Note: Shadow Stack

(This idea is based on Nimrod's debugging facilities.)

We cannot integrate very well with GDB out of the box. We emit many local C variables that are of no interest to Flect programmers, stack traces will contain mangled names, types will not look natural, etc. Eventually, when the GDB developers reach their goal of making Python scripting able to add support for entirely new languages, we should be able to integrate properly with it. But for now, we need to roll our own debugging infrastructure.

So what we do to get some sort of debugging support is that we instrument programs with a shadow stack when they're compiled in debug mode. All local variables get an entry in the shadow stack which is kept up to date whenever a local variable changes. This shadow stack is then used to retrieve the state of the program when it is paused. It's also useful to construct stack traces (although not as effectively as e.g. libunwind would be able to).

At the entry of every function, we insert a local frame object which we link to the last frame object (stored in a TLS variable). We then initialize the object with some information about the function (name, containing module, source code location, address, etc). Then, we initialize the list of local variables and their types in the frame. Now, for every local variable reference (those that are not compiler-generated temporaries), we replace local_name with frame.local_name. This means that all locals live on the shadow stack.

Whenever the program is stopped (e.g. via the breakpoint function), the debugger API can trivially ask the shadow stack what the values of variables are, and even mutate them.

A stack frame object looks like this:

priv struct GenericShadowStackFrame {
    pub prev : *mut GenericShadowStackFrame;

    pub fn_name : str;
    pub fn_module : str;
    pub fn_file : str;
    pub fn_line : u32;
    pub fn_column : u32;
    pub fn_address : fn() -> unit;
}

For every function, a more specialized frame is generated:

priv struct ShadowStackFrame__func {
    pub base : GenericShadowStackFrame;

    // For every local, holds its name, type info, and a pointer to
    // the appropriate field emitted below.
    pub locals : [(str, &core::meta::TypeInfo, *mut u8) .. $num_locals];

    // For each local, emit:
    // pub local_$name : $type;
}

And we have a TLS variable in the core library:

priv mut tls last_frame : *mut GenericShadowStackFrame = null;

So let's look at an example translation of a function.

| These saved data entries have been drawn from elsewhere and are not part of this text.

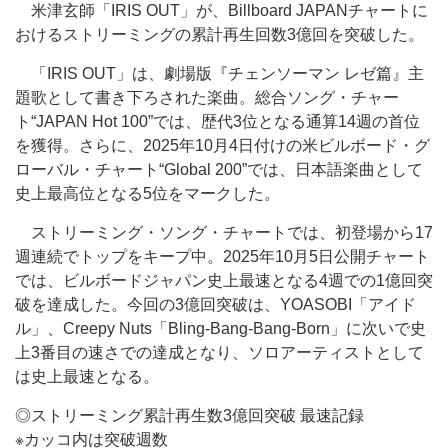
米津玄師「IRIS OUT」が、Billboard JAPANチャートに
おけるストリーミングの累計再生回数3億回を突破した。
「IRIS OUT」は、劇場版『チェンソーマン レゼ篇』主
題歌として書き下ろされた楽曲。総合ソング・チャー
ト“JAPAN Hot 100”では、歴代3位となる通算14週の首位
を獲得。さらに、2025年10月4日付けの米ビルボード・グ
ローバル・チャート“Global 200”では、日本語楽曲として
史上最高位となる5位をマークした。
ストリーミング・ソング・チャートでは、初登場から17
週連続でトップをキープ中。2025年10月5日公開チャート
では、ビルボードジャパン史上最速となる4週での1億回突
破を達成した。今回の3億回突破は、YOASOBI「アイド
ル」、Creepy Nuts「Bling-Bang-Bang-Born」に次いで史
上3番目の速さでの達成となり、ソロアーティストとして
は史上最速となる。
◎ストリーミング累計再生数3億回突破 最速記録
※カッコ内は突破週数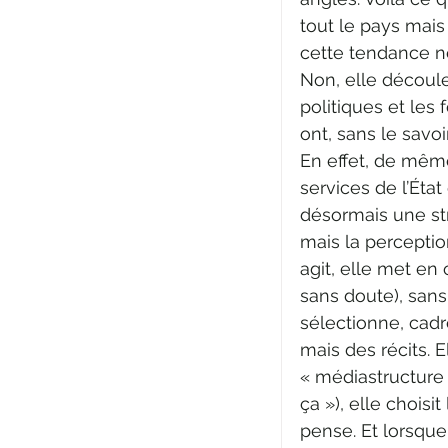
tout le pays mais
cette tendance ne
Non, elle découl
politiques et les 
ont, sans le savoi
En effet, de même
services de l’État 
désormais une str
mais la percepti
agit, elle met en
sans doute), sans
sélectionne, cadre
mais des récits. 
« médiastructure
ça »), elle choisi
pense. Et lorsque 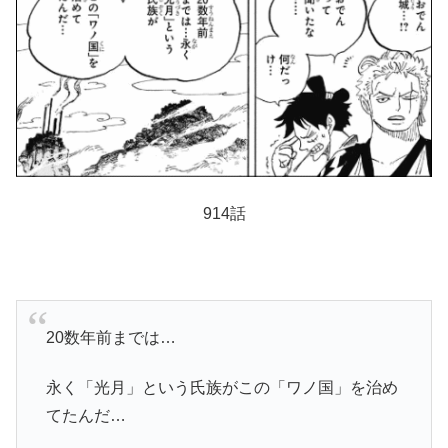
914話
20数年前までは…
永く「光月」という氏族がこの「ワノ国」を治め
てたんだ…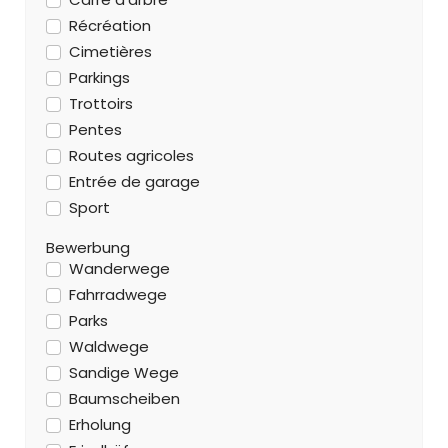
Récréation
Cimetières
Parkings
Trottoirs
Pentes
Routes agricoles
Entrée de garage
Sport
Bewerbung
Wanderwege
Fahrradwege
Parks
Waldwege
Sandige Wege
Baumscheiben
Erholung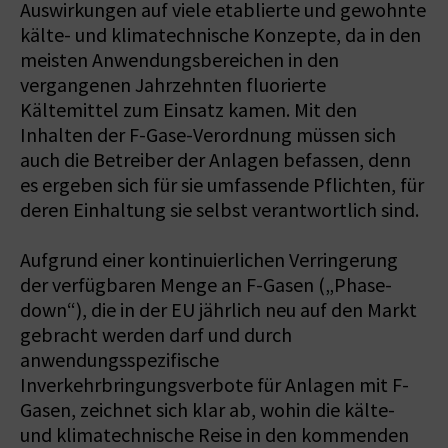
Auswirkungen auf viele etablierte und gewohnte
kälte- und klimatechnische Konzepte, da in den
meisten Anwendungsbereichen in den
vergangenen Jahrzehnten fluorierte
Kältemittel zum Einsatz kamen. Mit den
Inhalten der F-Gase-Verordnung müssen sich
auch die Betreiber der Anlagen befassen, denn
es ergeben sich für sie umfassende Pflichten, für
deren Einhaltung sie selbst verantwortlich sind.
Aufgrund einer kontinuierlichen Verringerung
der verfügbaren Menge an F-Gasen („Phase-
down“), die in der EU jährlich neu auf den Markt
gebracht werden darf und durch
anwendungsspezifische
Inverkehrbringungsverbote für Anlagen mit F-
Gasen, zeichnet sich klar ab, wohin die kälte-
und klimatechnische Reise in den kommenden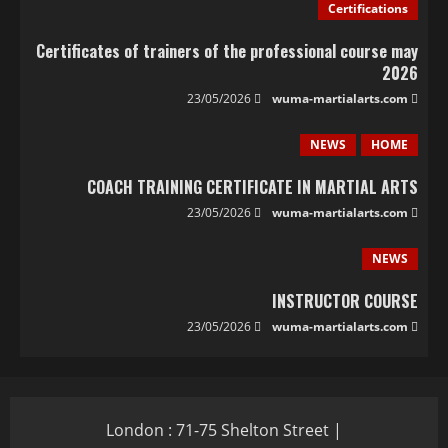
Certifications
Certificates of trainers of the professional course may
2026
23/05/2026
wuma-martialarts.com
NEWS
HOME
COACH TRAINING CERTIFICATE IN MARTIAL ARTS
23/05/2026
wuma-martialarts.com
NEWS
INSTRUCTOR COURSE
23/05/2026
wuma-martialarts.com
London : 71-75 Shelton Street |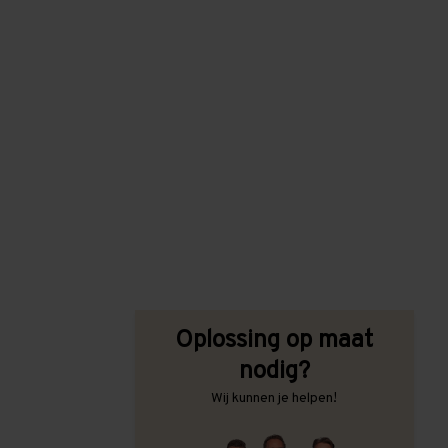
Oplossing op maat
nodig?
Wij kunnen je helpen!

pub fn mul(i : i32, j : i32) -> i32 {
    let val = i * j;
    val;
}

This will be translated (roughly, and skipping mangling) to:

/* In the core library. */
__thread GenericShadowStackFrame *last_frame = 0;

/* In the executable. */
void mul(int i, int j) {
    struct ShadowStackFrame__mul {
        GenericShadowStackFrame base;

        struct {
            struct {
                const char *p;
                size_t l;
            } e1; /* Local name (pointer/length pair). */
            void *e2; /* Type info pointer. */
            void *e3; /* Local storage pointer. */
        } locals[1];

        int local_val;
    } frame;

    frame.base.parent = &last_frame;
    last_frame = &frame.base; /* Strictly speaking, could just be &frame. */

    frame.base.fn_name.p = "mul";
    frame.base.fn_name.l = 3;
    frame.base.fn_module.p = /* ... */;
    frame.base.fn_module.l = /* ... */;
    frame.base.fn_file.p = /* ... */;
    frame.base.fn_file.l = /* ... */;
    frame.base.fn_line = /* ... */;
    frame.base.fn_column = /* ... */;
    frame.base.fn_address = &mul;

    frame.locals[0].e1.p = "val";
    frame.locals[0].e1.l = 3;
    frame.locals[0].e2 = &/* ... type info symbol ... */;
    frame.locals[0].e3 = &frame.local_val;

    frame.local_val = i * j;

    return frame.local_val;
}

This does of course mean significantly larger stack frames in debug builds. Unfortunately, we can't do much about that.